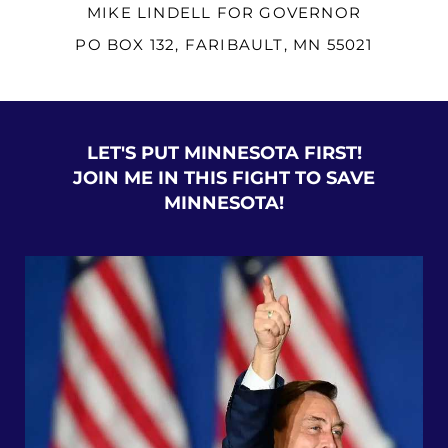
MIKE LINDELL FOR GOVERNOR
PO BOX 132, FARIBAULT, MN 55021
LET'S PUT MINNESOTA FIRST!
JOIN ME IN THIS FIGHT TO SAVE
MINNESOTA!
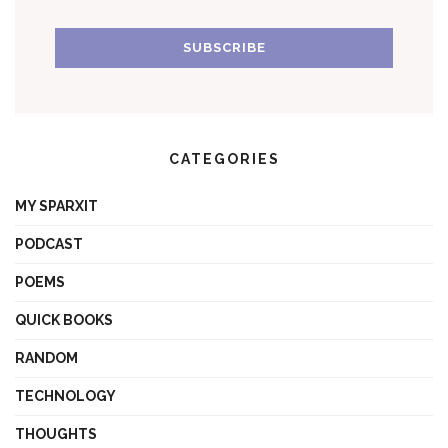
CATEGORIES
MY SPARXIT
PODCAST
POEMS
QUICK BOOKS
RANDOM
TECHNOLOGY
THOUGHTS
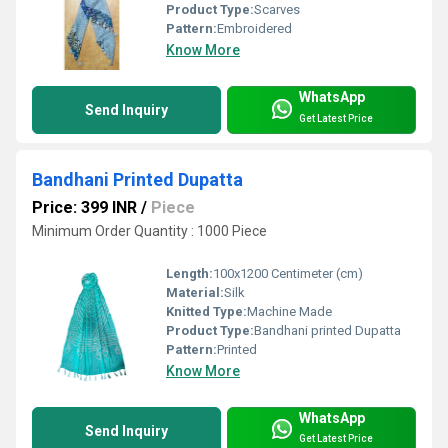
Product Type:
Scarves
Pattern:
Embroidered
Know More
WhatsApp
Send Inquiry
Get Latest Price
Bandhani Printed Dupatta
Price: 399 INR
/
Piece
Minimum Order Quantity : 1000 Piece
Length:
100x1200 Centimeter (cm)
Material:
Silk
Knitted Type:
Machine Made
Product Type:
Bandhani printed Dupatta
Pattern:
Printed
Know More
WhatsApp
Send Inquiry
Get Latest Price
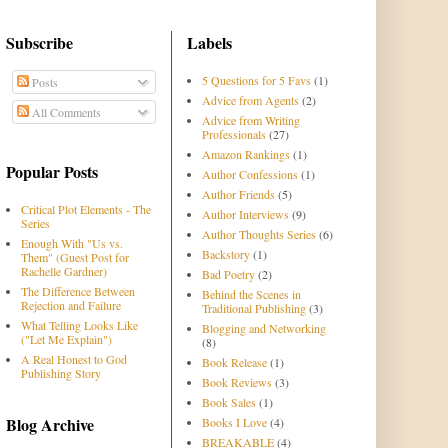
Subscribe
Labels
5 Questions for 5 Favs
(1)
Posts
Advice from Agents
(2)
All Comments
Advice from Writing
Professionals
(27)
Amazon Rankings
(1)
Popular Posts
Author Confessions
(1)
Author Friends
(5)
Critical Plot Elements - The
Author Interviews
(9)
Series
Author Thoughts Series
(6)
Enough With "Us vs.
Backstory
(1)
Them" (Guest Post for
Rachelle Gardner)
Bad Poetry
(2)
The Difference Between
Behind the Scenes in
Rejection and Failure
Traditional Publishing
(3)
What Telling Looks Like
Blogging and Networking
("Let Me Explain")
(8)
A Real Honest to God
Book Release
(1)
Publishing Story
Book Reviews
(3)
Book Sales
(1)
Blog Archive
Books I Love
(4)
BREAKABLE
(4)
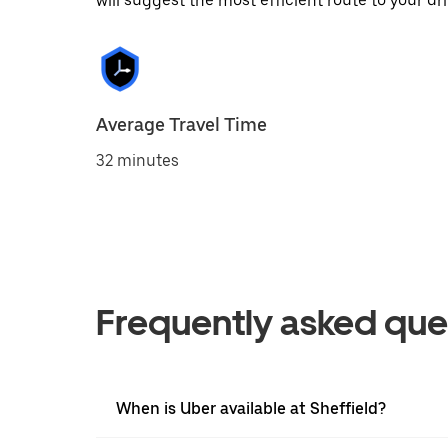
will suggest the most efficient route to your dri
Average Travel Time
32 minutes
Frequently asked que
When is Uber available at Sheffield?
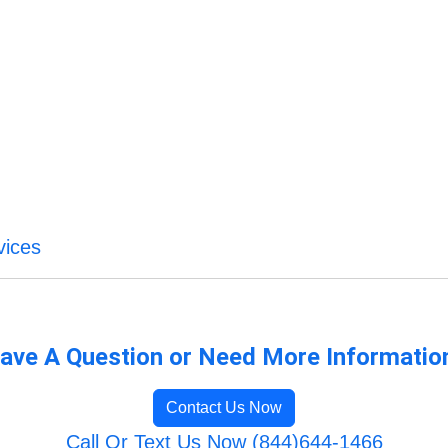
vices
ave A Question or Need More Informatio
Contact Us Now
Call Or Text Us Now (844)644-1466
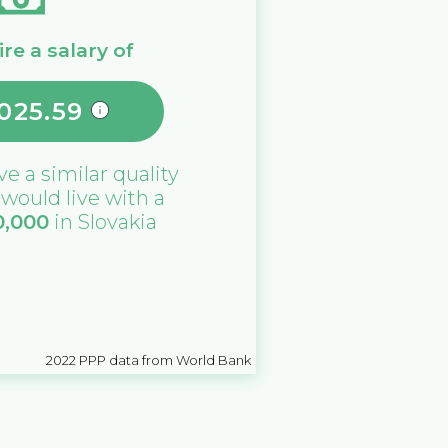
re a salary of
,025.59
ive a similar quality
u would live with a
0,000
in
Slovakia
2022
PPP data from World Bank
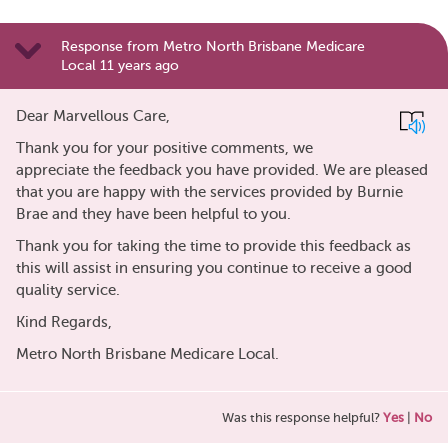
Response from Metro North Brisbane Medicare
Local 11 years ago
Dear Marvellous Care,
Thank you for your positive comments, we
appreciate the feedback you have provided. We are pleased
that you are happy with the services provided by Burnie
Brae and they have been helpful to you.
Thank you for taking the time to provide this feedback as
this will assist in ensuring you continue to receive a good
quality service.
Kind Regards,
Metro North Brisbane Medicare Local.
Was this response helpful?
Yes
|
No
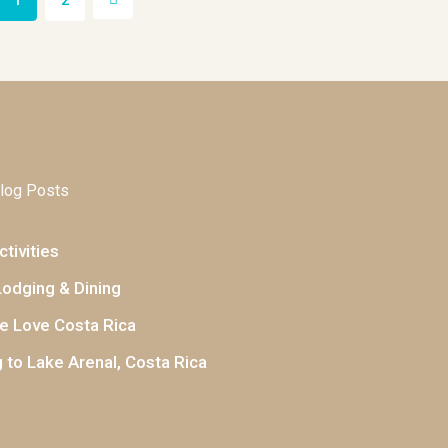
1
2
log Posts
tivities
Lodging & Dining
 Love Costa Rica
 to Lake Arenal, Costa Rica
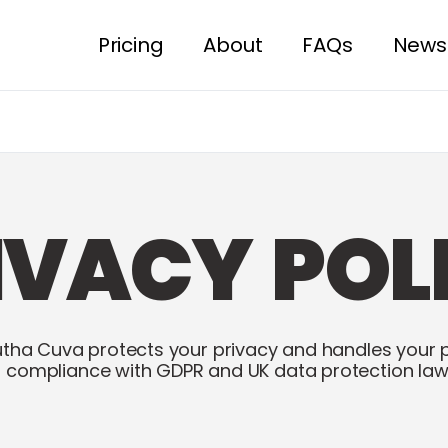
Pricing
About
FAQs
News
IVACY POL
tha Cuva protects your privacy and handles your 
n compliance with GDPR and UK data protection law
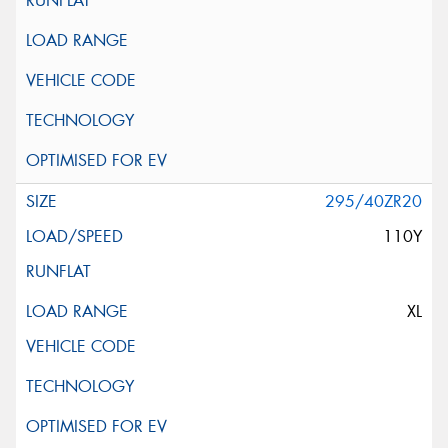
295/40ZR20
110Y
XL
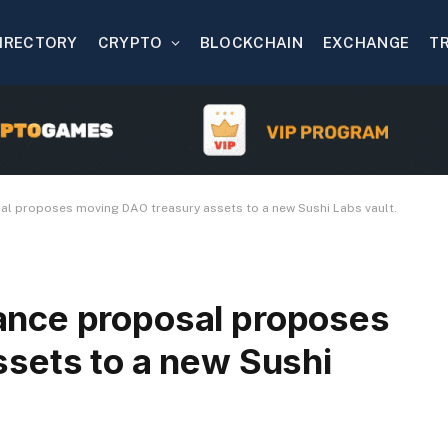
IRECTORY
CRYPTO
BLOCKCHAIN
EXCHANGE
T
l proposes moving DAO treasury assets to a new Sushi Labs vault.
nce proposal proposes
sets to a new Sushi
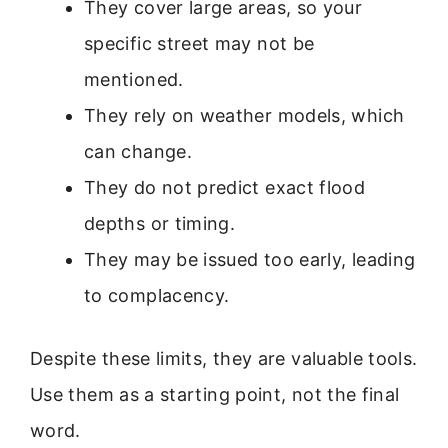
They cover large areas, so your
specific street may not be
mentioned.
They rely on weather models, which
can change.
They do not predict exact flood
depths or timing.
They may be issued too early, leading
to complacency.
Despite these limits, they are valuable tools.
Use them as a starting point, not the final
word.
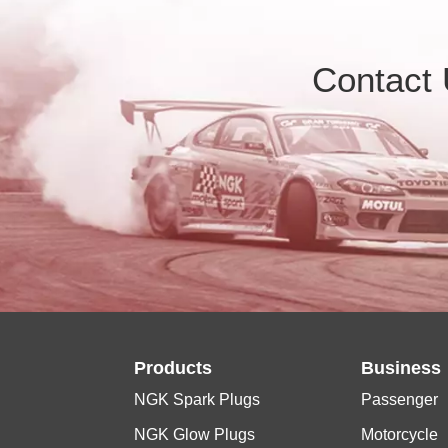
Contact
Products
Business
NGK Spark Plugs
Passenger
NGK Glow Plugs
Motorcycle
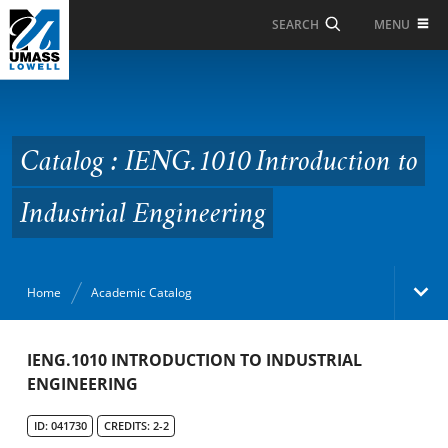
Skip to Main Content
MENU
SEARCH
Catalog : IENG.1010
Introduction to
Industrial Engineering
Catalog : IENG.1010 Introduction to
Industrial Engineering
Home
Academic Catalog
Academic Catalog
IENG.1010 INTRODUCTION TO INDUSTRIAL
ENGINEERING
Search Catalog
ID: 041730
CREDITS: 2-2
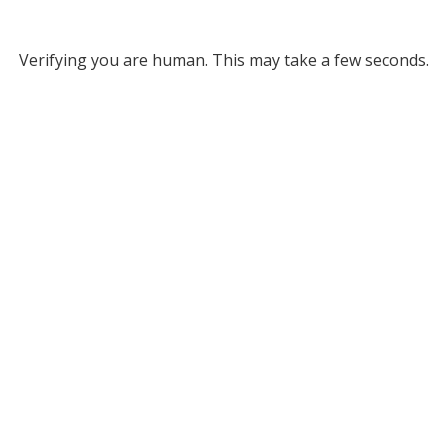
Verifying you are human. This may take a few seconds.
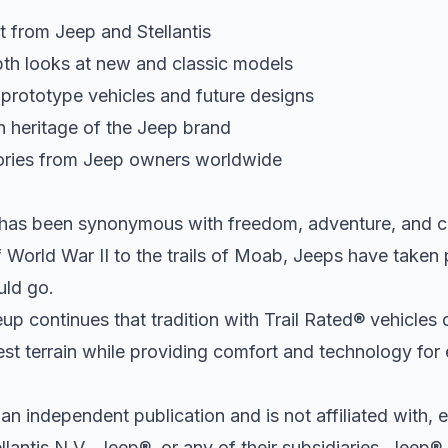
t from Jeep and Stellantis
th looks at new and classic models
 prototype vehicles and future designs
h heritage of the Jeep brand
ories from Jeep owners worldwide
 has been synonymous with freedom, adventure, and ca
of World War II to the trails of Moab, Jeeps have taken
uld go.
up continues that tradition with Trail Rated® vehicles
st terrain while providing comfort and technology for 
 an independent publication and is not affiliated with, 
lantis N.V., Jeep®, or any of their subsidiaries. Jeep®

TASK BRIEF -
Transcribe the data exactly and leave no picture in the copy.

ANSWER SPACE -
MIKE LINDELL FOR GOVERNOR
PO BOX 132, FARIBAULT, MN 55021
LET'S PUT MINNESOTA FIRST!
JOIN ME IN THIS FIGHT TO SAVE
MINNESOTA!
CATEGORIES
MY SPARXIT
PODCAST
POEMS
QUICK BOOKS
RANDOM
TECHNOLOGY
THOUGHTS
Product Type:
Scarves
Pattern:
Embroidered
Know More
WhatsApp
Send Inquiry
Get Latest Price
Bandhani Printed Dupatta
Price: 399 INR
/
Piece
Minimum Order Quantity : 1000 Piece
Length:
100x1200 Centimeter (cm)
Material:
Silk
Knitted Type:
Machine Made
Product Type:
Bandhani printed Dupatta
Pattern:
Printed
Know More
WhatsApp
Send Inquiry
Get Latest Price
Subscribe
Labels
5 Questions for 5 Favs
(1)
Posts
Advice from Agents
(2)
All Comments
Advice from Writing
Professionals
(27)
Amazon Rankings
(1)
Popular Posts
Author Confessions
(1)
Author Friends
(5)
Critical Plot Elements - The
Author Interviews
(9)
Series
Author Thoughts Series
(6)
Enough With "Us vs.
Backstory
(1)
Them" (Guest Post for
Rachelle Gardner)
Bad Poetry
(2)
The Difference Between
Behind the Scenes in
Rejection and Failure
Traditional Publishing
(3)
What Telling Looks Like
Blogging and Networking
("Let Me Explain")
(8)
A Real Honest to God
Book Release
(1)
Publishing Story
Book Reviews
(3)
Book Sales
(1)
Blog Archive
Books I Love
(4)
BREAKABLE
(4)
will suggest the most efficient route to your dri
Average Travel Time
32 minutes
Frequently asked que
When is Uber available at Sheffield?
vices
ave A Question or Need More Informatio
Contact Us Now
Call Or Text Us Now (844)644-1466
re a salary of
,025.59
ive a similar quality
u would live with a
0,000
in
Slovakia
2022
PPP data from World Bank
Response from Metro North Brisbane Medicare
Local 11 years ago
Dear Marvellous Care,
Thank you for your positive comments, we
appreciate the feedback you have provided. We are pleased
that you are happy with the services provided by Burnie
Brae and they have been helpful to you.
Thank you for taking the time to provide this feedback as
this will assist in ensuring you continue to receive a good
quality service.
Kind Regards,
Metro North Brisbane Medicare Local.
Was this response helpful?
Yes
|
No
1
2
log Posts
tivities
Lodging & Dining
 Love Costa Rica
 to Lake Arenal, Costa Rica
Pricing
About
FAQs
News
IVACY POL
tha Cuva protects your privacy and handles your 
n compliance with GDPR and UK data protection law
295/40ZR20
110Y
XL
IRECTORY
CRYPTO
BLOCKCHAIN
EXCHANGE
T
l proposes moving DAO treasury assets to a new Sushi Labs vault.
nce proposal proposes
sets to a new Sushi
They cover large areas, so your
specific street may not be
mentioned.
They rely on weather models, which
can change.
They do not predict exact flood
depths or timing.
They may be issued too early, leading
to complacency.
Despite these limits, they are valuable tools.
Use them as a starting point, not the final
word.
Contact
Products
Business
NGK Spark Plugs
Passenger
NGK Glow Plugs
Motorcycle
Skip to Main Content
MENU
SEARCH
Catalog : IENG.1010
Introduction to
Industrial Engineering
Catalog : IENG.1010 Introduction to
Industrial Engineering
Home
Academic Catalog
Academic Catalog
IENG.1010 INTRODUCTION TO INDUSTRIAL
ENGINEERING
Search Catalog
ID: 041730
CREDITS: 2-2
Verifying you are human. This may take a few seconds.
t from Jeep and Stellantis
th looks at new and classic models
 prototype vehicles and future designs
h heritage of the Jeep brand
ories from Jeep owners worldwide
 has been synonymous with freedom, adventure, and ca
of World War II to the trails of Moab, Jeeps have taken
uld go.
up continues that tradition with Trail Rated® vehicles
st terrain while providing comfort and technology for 
 an independent publication and is not affiliated with, 
lantis N.V., Jeep®, or any of their subsidiaries. Jeep®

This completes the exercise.